Your assignment: In the entries below, find each line with the string "олимпиаде" and copy it.

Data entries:
╔══

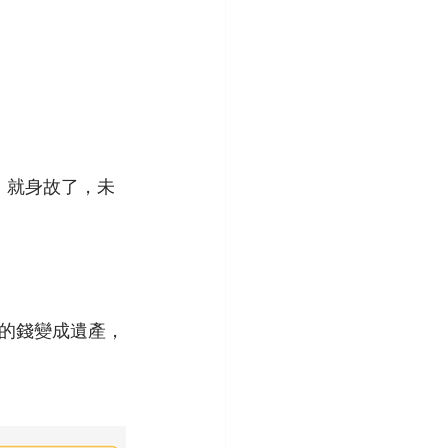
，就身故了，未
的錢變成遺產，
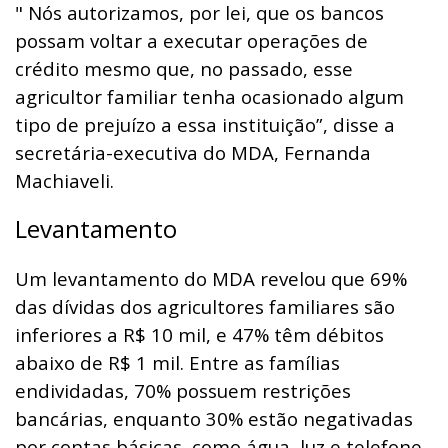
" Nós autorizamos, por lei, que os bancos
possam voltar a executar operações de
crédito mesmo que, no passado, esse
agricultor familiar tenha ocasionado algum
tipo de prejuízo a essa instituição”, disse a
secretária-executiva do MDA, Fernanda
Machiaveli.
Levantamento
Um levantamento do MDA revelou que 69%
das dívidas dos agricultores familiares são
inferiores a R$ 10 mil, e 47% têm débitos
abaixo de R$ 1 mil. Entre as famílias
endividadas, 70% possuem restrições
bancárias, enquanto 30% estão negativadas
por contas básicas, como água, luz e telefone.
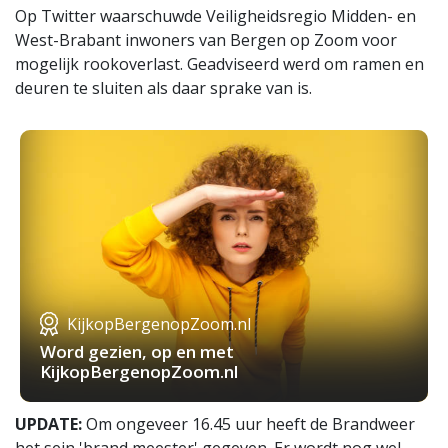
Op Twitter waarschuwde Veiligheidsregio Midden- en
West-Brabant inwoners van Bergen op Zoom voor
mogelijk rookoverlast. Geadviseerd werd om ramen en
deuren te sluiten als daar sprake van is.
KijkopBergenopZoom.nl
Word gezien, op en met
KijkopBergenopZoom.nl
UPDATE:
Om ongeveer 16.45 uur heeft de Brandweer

╚══
╔══

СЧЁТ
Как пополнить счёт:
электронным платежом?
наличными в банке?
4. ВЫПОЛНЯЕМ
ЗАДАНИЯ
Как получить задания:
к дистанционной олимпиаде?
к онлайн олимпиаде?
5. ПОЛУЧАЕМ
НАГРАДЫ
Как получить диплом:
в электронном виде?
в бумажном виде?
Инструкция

╚══

Exercise output:
к дистанционной олимпиаде?
к онлайн олимпиаде?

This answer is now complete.